Speaking of ecumenism, I was reading an article in a recent L’Osservatore Romano by Bishop Brian Farrell, the Secretary of the Pontifical Council for Promoting Christian Unity (unfortunately not available online). In the article Bishop Farrell gives a report on ecumenical progress in recent decades. One thing he wrote near the end of the article struck me (emphasis added):
The dialogues are not capable, by themselves, of guaranteeing, the fulfilment of the final goal of the ecumenical movement, that is, unity in the Eucharist as the sign of full visible communion.
This sentence sums up the reason for my own dual sense of optimism/pessimism regarding ecumenism. On the one hand, I am optimistic about the possibility of corporate reunion with the Churches of the East: the Eastern Orthodox and Oriental Orthodox. I recognize that it might take centuries, but discussions with these Churches can be fruitful because we share the same “final goal” of Eucharistic communion.

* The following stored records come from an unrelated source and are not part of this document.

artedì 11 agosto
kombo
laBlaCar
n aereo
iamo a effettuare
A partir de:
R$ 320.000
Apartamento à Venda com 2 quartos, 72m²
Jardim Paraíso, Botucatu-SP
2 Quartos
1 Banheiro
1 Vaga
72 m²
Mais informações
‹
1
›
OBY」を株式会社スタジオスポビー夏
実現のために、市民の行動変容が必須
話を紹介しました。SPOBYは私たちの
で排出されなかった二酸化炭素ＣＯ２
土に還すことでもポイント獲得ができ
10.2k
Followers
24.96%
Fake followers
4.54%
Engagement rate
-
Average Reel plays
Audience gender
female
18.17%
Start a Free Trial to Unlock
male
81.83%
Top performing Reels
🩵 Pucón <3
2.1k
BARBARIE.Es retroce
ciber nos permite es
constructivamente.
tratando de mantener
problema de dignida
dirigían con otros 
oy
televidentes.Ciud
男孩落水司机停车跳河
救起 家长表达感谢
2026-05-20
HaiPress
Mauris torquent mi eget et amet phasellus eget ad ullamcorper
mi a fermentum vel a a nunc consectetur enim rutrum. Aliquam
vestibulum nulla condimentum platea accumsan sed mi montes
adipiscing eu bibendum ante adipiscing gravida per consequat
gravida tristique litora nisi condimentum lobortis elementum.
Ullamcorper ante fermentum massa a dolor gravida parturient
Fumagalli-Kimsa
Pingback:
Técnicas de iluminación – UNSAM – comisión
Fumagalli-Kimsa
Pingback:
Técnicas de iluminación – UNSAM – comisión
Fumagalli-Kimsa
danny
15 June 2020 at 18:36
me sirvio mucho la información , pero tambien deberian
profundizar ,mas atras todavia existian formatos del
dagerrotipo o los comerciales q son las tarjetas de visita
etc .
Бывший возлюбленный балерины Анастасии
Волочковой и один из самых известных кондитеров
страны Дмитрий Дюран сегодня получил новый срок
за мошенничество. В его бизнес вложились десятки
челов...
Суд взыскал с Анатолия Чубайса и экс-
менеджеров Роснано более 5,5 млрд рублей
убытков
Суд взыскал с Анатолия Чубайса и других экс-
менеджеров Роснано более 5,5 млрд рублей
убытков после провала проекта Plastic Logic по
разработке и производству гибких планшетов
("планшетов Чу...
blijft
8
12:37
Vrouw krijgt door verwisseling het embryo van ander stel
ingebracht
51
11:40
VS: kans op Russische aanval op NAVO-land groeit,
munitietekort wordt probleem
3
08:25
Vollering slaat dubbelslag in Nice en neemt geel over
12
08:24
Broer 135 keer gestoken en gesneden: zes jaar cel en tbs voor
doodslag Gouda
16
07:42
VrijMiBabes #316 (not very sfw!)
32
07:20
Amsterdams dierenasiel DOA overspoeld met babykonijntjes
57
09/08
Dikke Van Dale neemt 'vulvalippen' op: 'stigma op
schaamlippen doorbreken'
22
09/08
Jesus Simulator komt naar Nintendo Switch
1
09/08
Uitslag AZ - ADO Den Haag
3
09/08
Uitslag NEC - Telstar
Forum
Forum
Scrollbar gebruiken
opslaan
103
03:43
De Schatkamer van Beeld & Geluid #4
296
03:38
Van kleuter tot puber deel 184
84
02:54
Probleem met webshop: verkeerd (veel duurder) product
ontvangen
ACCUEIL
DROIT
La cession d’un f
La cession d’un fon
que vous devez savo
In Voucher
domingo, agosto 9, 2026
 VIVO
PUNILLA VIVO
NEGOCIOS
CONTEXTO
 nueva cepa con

However, I am more pessimistic about ecumenical dialogue with the “Eccesial Communities of the West” (as the Church often calls Protestant bodies), as they are hamstrung from the beginning since Eucharistic Communion is not the final goal for most of them. How can two people reach a destination of which they disagree on its location? As Protestants do not believe in the sacramental nature of the Church (and thus do not view the Church as an essentially visible structure), their “final goal” is more pointed towards a common confession on the “essentials” of the faith (the details of which vary from body to body).
The Church, however, believes that “the Eucharist makes the Church” (CCC 1396). Without the Body of Christ in the Eucharist, we would not have the Body of Christ, the Church. Thus, Eucharistic communion is a necessary component of a unified body.
I do not mean to disparage those Catholics who are working valiantly in the field of ecumenism with Protestants; there can be much fruitfulness that can come from those discussions. However, until we share the same “final goal” I do not see how such discussions can reach their destination.